What to work on
Quote all of the data that follows exactly as written, skipping the images.

Dataset records START

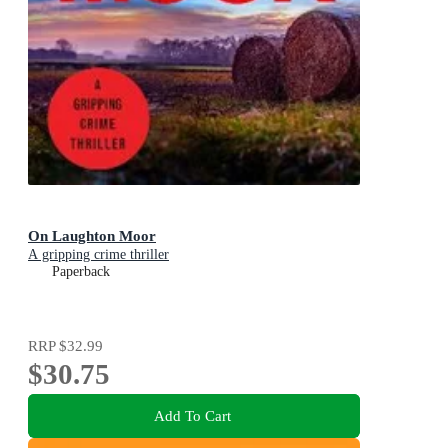
On Laughton Moor
A gripping crime thriller
Paperback
RRP
$32.99
$30.75
Add To Cart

Dataset records END

Your solution
On Laughton Moor
A gripping crime thriller
Paperback
RRP
$32.99
$30.75
Add To Cart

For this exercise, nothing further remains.